* **Exercise**: From the records below, copy the lines that include "Newsletter".
=== Section Start ===
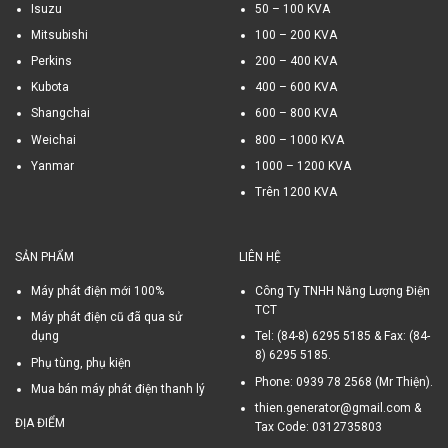
Isuzu
50 – 100 KVA
Mitsubishi
100 – 200 KVA
Perkins
200 – 400 KVA
Kubota
400 – 600 KVA
Shangchai
600 – 800 KVA
Weichai
800 – 1000 KVA
Yanmar
1000 – 1200 KVA
Trên 1200 KVA
SẢN PHẨM
LIÊN HỆ
Máy phát điện mới 100%
Công Ty TNHH Năng Lượng Điện
TCT
Máy phát điện cũ đã qua sử
dụng
Tel: (84-8) 6295 5185 & Fax: (84-
8) 6295 5185.
Phụ tùng, phụ kiện
Phone: 0939 78 2568 (Mr Thiện).
Mua bán máy phát điện thanh lý
thien.generator@gmail.com &
ĐỊA ĐIỂM
Tax Code: 0312735803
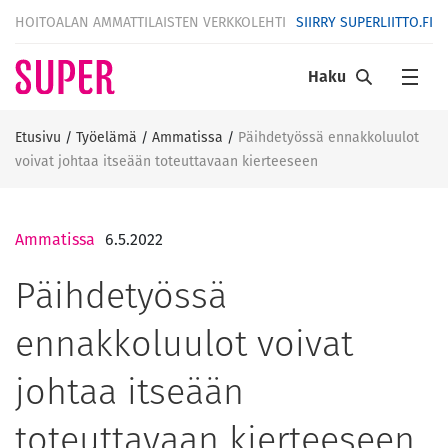
HOITOALAN AMMATTILAISTEN VERKKOLEHTI
SIIRRY SUPERLIITTO.FI
Haku
Etusivu
/
Työelämä
/
Ammatissa
/
Päihdetyössä ennakkoluulot
voivat johtaa itseään toteuttavaan kierteeseen
Ammatissa
6.5.2022
Päihdetyössä
ennakkoluulot voivat
johtaa itseään
toteuttavaan kierteeseen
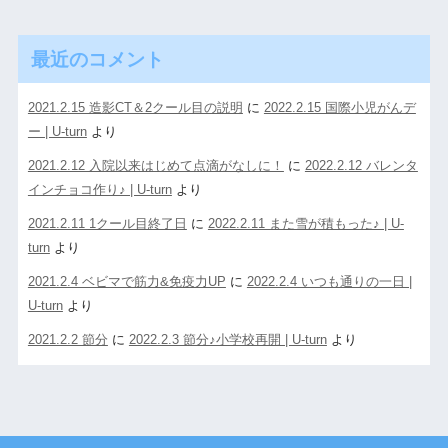
最近のコメント
2021.2.15 造影CT＆2クール目の説明
に
2022.2.15 国際小児がんデ
ー | U-turn
より
2021.2.12 入院以来はじめて点滴がなしに！
に
2022.2.12 バレンタ
インチョコ作り♪ | U-turn
より
2021.2.11 1クール目終了日
に
2022.2.11 また雪が積もった♪ | U-
turn
より
2021.2.4 ベビマで筋力&免疫力UP
に
2022.2.4 いつも通りの一日 |
U-turn
より
2021.2.2 節分
に
2022.2.3 節分♪小学校再開 | U-turn
より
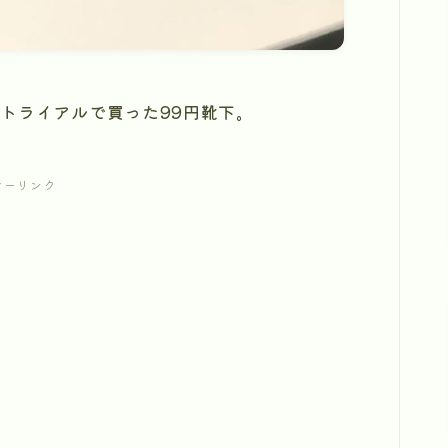
。
トライアルで買った99円靴下。
サーリンク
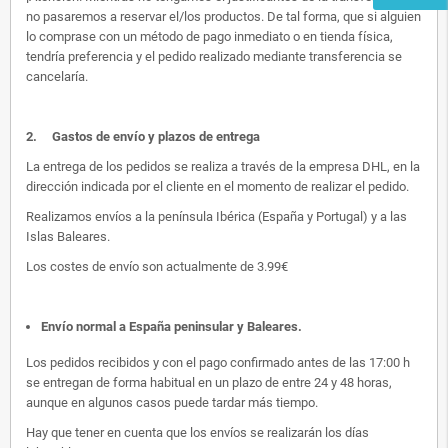
no pasaremos a reservar el/los productos. De tal forma, que si alguien
lo comprase con un método de pago inmediato o en tienda física,
tendría preferencia y el pedido realizado mediante transferencia se
cancelaría.
2.
Gastos de envío y plazos de entrega
La entrega de los pedidos se realiza a través de la empresa DHL, en la
dirección indicada por el cliente en el momento de realizar el pedido.
Realizamos envíos a la península Ibérica (España y Portugal) y a las
Islas Baleares.
Los costes de envío son actualmente de 3.99€
Envío normal a España peninsular y Baleares
.
Los pedidos recibidos y con el pago confirmado antes de las 17:00 h
se entregan de forma habitual en un plazo de entre 24 y 48 horas,
aunque en algunos casos puede tardar más tiempo.
Hay que tener en cuenta que los envíos se realizarán los días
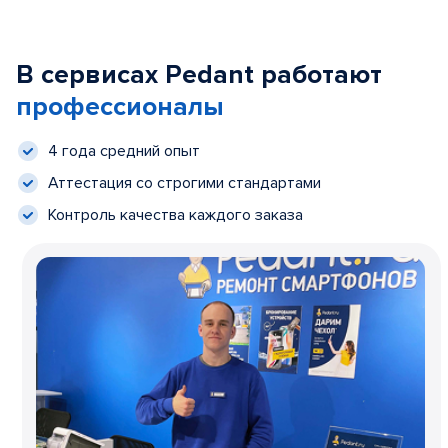
В сервисах Pedant работают
профессионалы
4 года средний опыт
Аттестация со строгими стандартами
Контроль качества каждого заказа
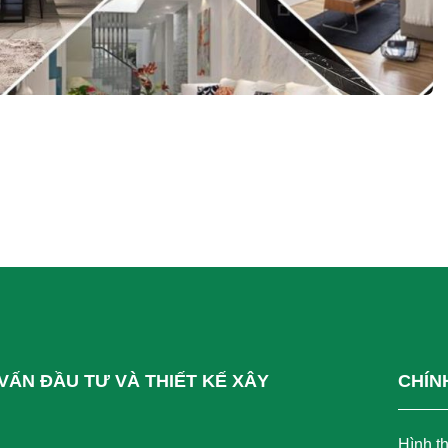
VẤN ĐẦU TƯ VÀ THIẾT KẾ XÂY
CHÍN
Hình t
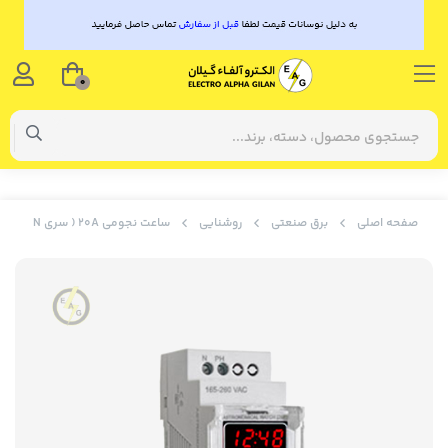
0
صفحه اصلی
برق صنعتی
روشنایی
ساعت نجومی 20A ( سری N ) شیوا امواج کد 12JN6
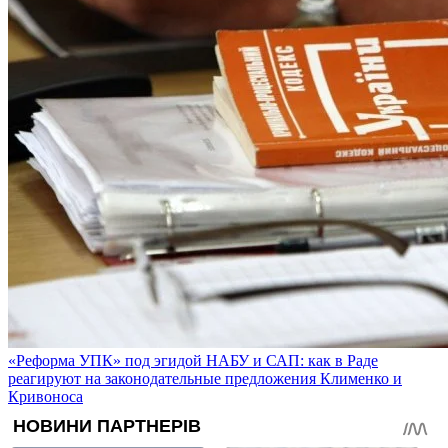
«Реформа УПК» под эгидой НАБУ и САП: как в Раде
реагируют на законодательные предложения Клименко и
Кривоноса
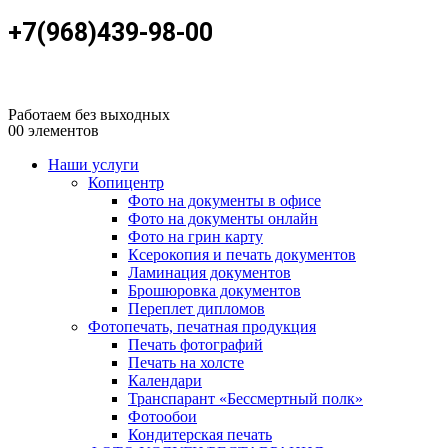
+7(968)439-98-00
Работаем без выходных
0
0 элементов
Наши услуги
Копицентр
Фото на документы в офисе
Фото на документы онлайн
Фото на грин карту
Ксерокопия и печать документов
Ламинация документов
Брошюровка документов
Переплет дипломов
Фотопечать, печатная продукция
Печать фотографий
Печать на холсте
Календари
Транспарант «Бессмертный полк»
Фотообои
Кондитерская печать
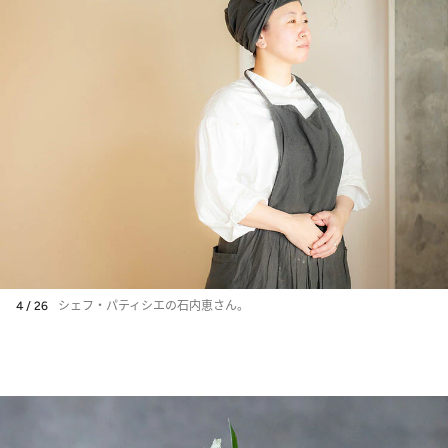
4 / 26
シェフ・パティシエの石内恵さん。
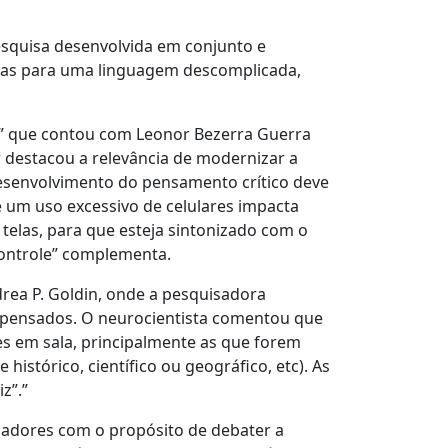
esquisa desenvolvida em conjunto e
isas para uma linguagem descomplicada,
m” que contou com Leonor Bezerra Guerra
 destacou a relevância de modernizar a
esenvolvimento do pensamento crítico deve
e um uso excessivo de celulares impacta
telas, para que esteja sintonizado com o
controle” complementa.
rea P. Goldin, onde a pesquisadora
repensados. O neurocientista comentou que
des em sala, principalmente as que forem
istórico, científico ou geográfico, etc). As
iz”.”
sadores com o propósito de debater a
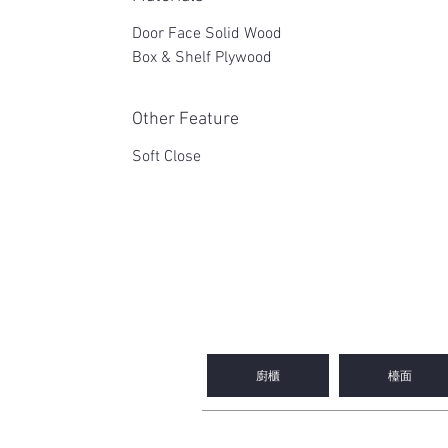
Door Face Solid Wood
Box & Shelf Plywood
Other Feature
Soft Close
2WIN CABINETRY
廚櫃
檯面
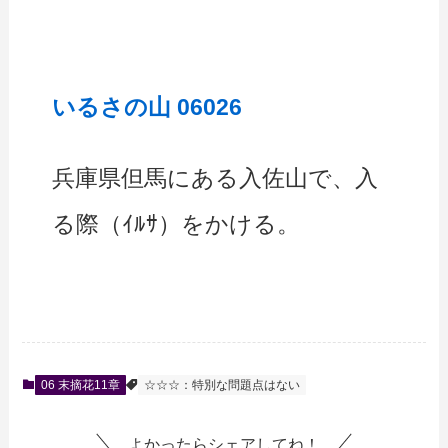
いるさの山 06026
兵庫県但馬にある入佐山で、入
る際（ｲﾙｻ）をかける。
06 末摘花11章
☆☆☆：特別な問題点はない
よかったらシェアしてね！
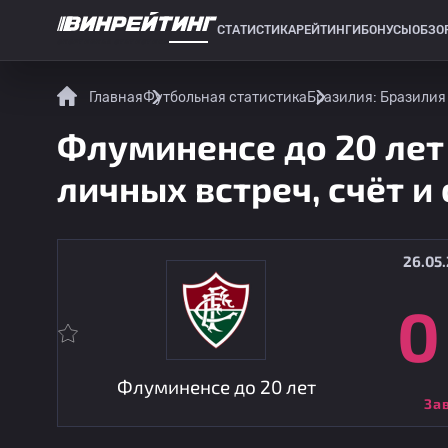
СТАТИСТИКА
РЕЙТИНГИ
БОНУСЫ
ОБЗО
СПОРТИВНАЯ СТАТИСТИКА
Главная
Футбольная статистика
Бразилия: Бразилия
Флуминенсе до 20 лет 
личных встреч, счёт и
26.05.
0
Флуминенсе до 20 лет
За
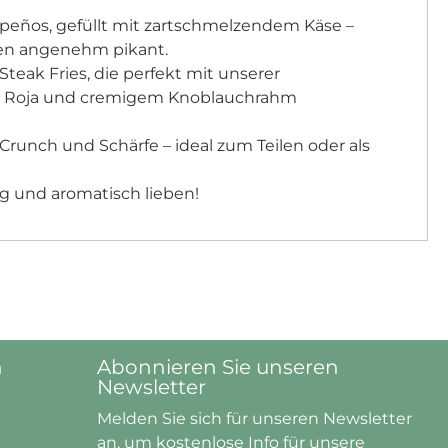
lapeños, gefüllt mit zartschmelzendem Käse –
en angenehm pikant.
Steak Fries, die perfekt mit unserer
 Roja und cremigem Knoblauchrahm
 Crunch und Schärfe – ideal zum Teilen oder als
rig und aromatisch lieben!
n
Abonnieren Sie unseren
Newsletter
Melden Sie sich für unseren Newsletter
an, um kostenlose
Info
für unsere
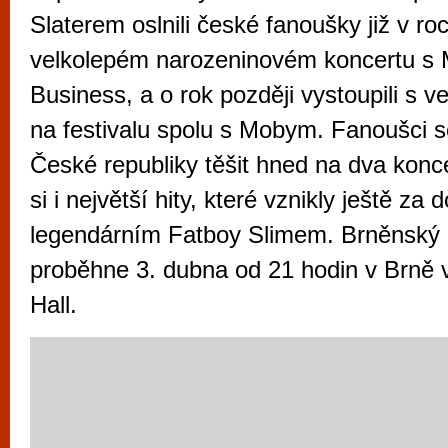
vyzkoušet různé kasinové hry. V neustál
Slaterem oslnili české fanoušky již v r
metropoli naleznete širokou nabídku her o
velkolepém narozeninovém koncertu s
po moderní automaty jak pro pravidelné n
Business, a o rok později vystoupili s
příležitostné hráče. V...
na festivalu spolu s Mobym. Fanoušci 
České republiky těšit hned na dva konc
si i největší hity, které vznikly ještě za
legendárním Fatboy Slimem. Brněnský 
proběhne 3. dubna od 21 hodin v Brně 
Hall.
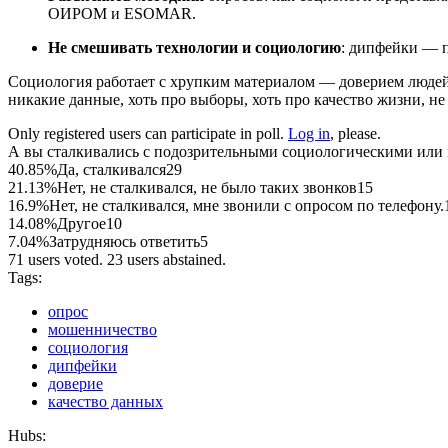
ОИРОМ и ESOMAR.
Не смешивать технологии и социологию
: дипфейки — п
Социология работает с хрупким материалом — доверием людей.
никакие данные, хоть про выборы, хоть про качество жизни, не
Only registered users can participate in poll.
Log in
, please.
А вы сталкивались с подозрительными социологическими или 
40.85%
Да, сталкивался
29
21.13%
Нет, не сталкивался, не было таких звонков
15
16.9%
Нет, не сталкивался, мне звонили с опросом по телефону.
14.08%
Другое
10
7.04%
Затрудняюсь ответить
5
71 users voted. 23 users abstained.
Tags:
опрос
мошенничество
социология
дипфейки
доверие
качество данных
Hubs:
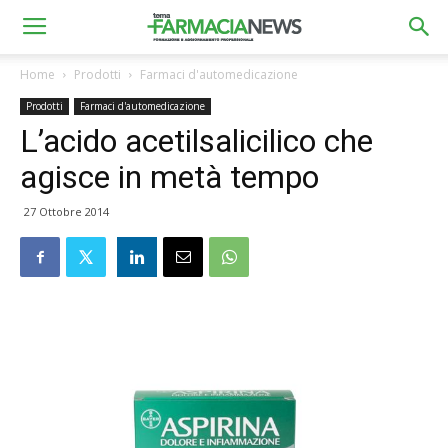
Home
Prodotti
Farmaci d'automedicazione
Prodotti
Farmaci d'automedicazione
L’acido acetilsalicilico che
agisce in metà tempo
27 Ottobre 2014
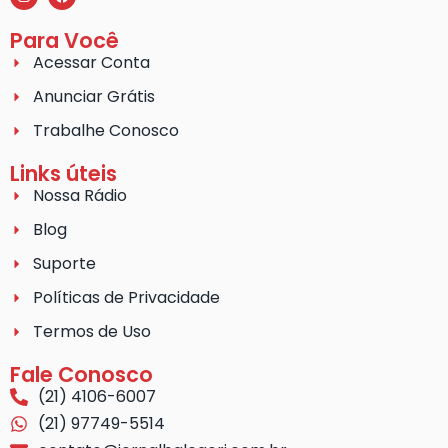
Para Você
Acessar Conta
Anunciar Grátis
Trabalhe Conosco
Links úteis
Nossa Rádio
Blog
Suporte
Políticas de Privacidade
Termos de Uso
Fale Conosco
(21) 4106-6007
(21) 97749-5514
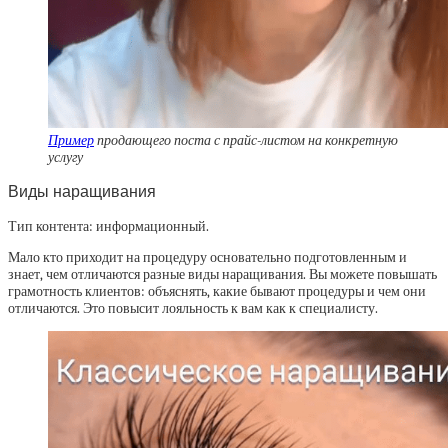
Пример
продающего поста с прайс-листом на конкретную
услугу
Виды наращивания
Тип контента: информационный.
Мало кто приходит на процедуру основательно подготовленным и
знает, чем отличаются разные виды наращивания. Вы можете повышать
грамотность клиентов: объяснять, какие бывают процедуры и чем они
отличаются. Это повысит лояльность к вам как к специалисту.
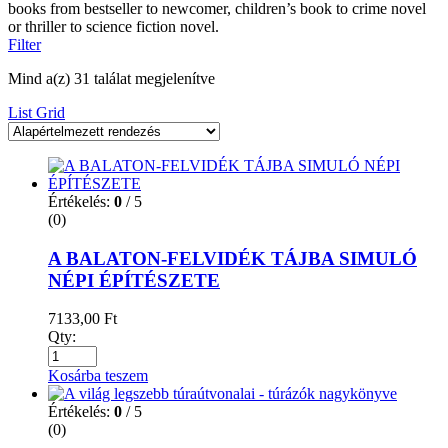
books from bestseller to newcomer, children’s book to crime novel
or thriller to science fiction novel.
Filter
Mind a(z) 31 találat megjelenítve
List
Grid
Értékelés:
0
/ 5
(0)
A BALATON-FELVIDÉK TÁJBA SIMULÓ
NÉPI ÉPÍTÉSZETE
7133,00
Ft
Qty:
Kosárba teszem
Értékelés:
0
/ 5
(0)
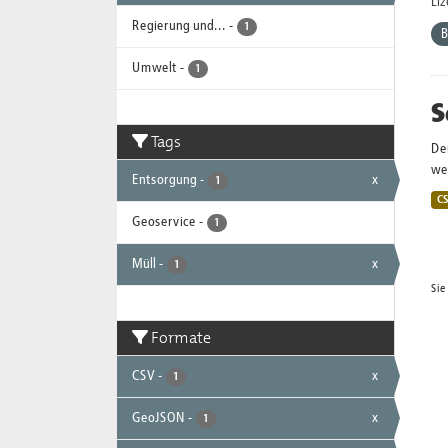
Li
Regierung und...
-
1
B
Umwelt
-
1
S
Tags
De
wei
Entsorgung
-
x
1
C
Geoservice
-
1
Müll
-
x
1
Sie
Formate
CSV
-
x
1
GeoJSON
-
x
1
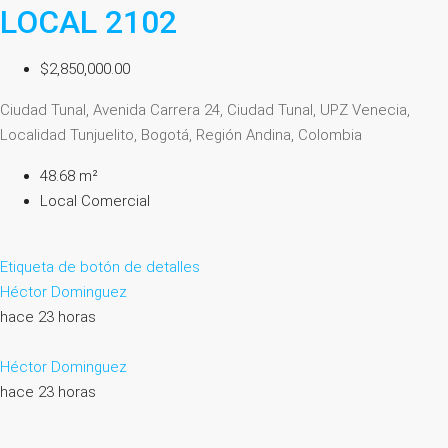
LOCAL 2102
$2,850,000.00
Ciudad Tunal, Avenida Carrera 24, Ciudad Tunal, UPZ Venecia,
Localidad Tunjuelito, Bogotá, Región Andina, Colombia
48.68 m²
Local Comercial
Etiqueta de botón de detalles
Héctor Dominguez
hace 23 horas
Héctor Dominguez
hace 23 horas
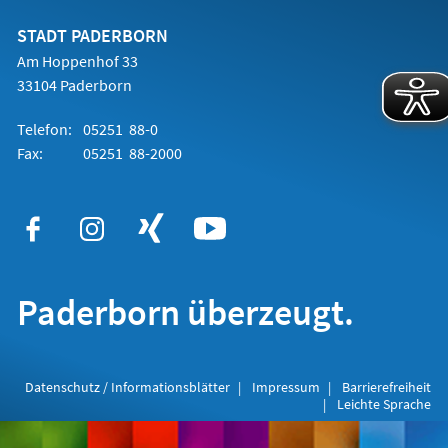
neuen
Tab)
STADT PADERBORN
Am Hoppenhof 33
33104 Paderborn
Telefon:
05251 88-0
Fax:
05251 88-2000
Paderborn überzeugt.
Datenschutz / Informationsblätter
Impressum
Barrierefreiheit
Leichte Sprache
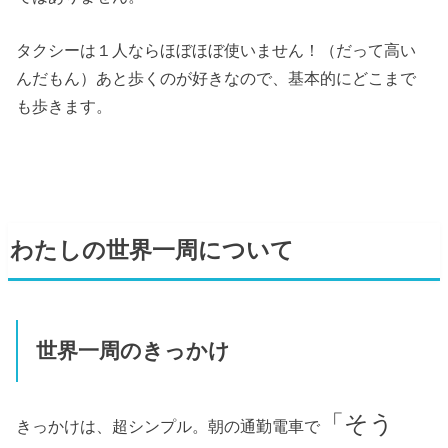
タクシーは１人ならほぼほぼ使いません！（だって高い
んだもん）あと歩くのが好きなので、基本的にどこまで
も歩きます。
わたしの世界一周について
世界一周のきっかけ
「そう
きっかけは、超シンプル。朝の通勤電車で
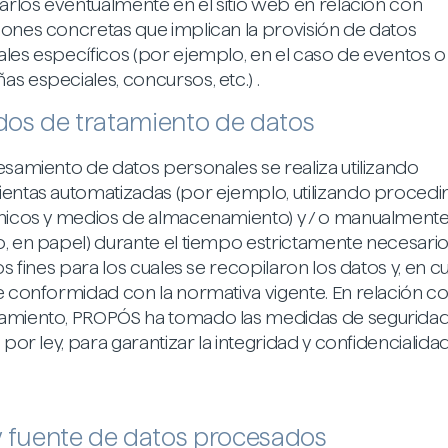
carlos eventualmente en el sitio web en relación con
ones concretas que implican la provisión de datos
les específicos (por ejemplo, en el caso de eventos o
s especiales, concursos, etc.) .
os de tratamiento de datos
esamiento de datos personales se realiza utilizando
entas automatizadas (por ejemplo, utilizando proced
nicos y medios de almacenamiento) y / o manualmente
, en papel) durante el tiempo estrictamente necesari
os fines para los cuales se recopilaron los datos y, en c
e conformidad con la normativa vigente. En relación c
miento, PROPÓS ha tomado las medidas de segurida
 por ley, para garantizar la integridad y confidencialida
y fuente de datos procesados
=== Section End ===
* **Output**:
Newsletter
Melden Sie sich für unseren Newsletter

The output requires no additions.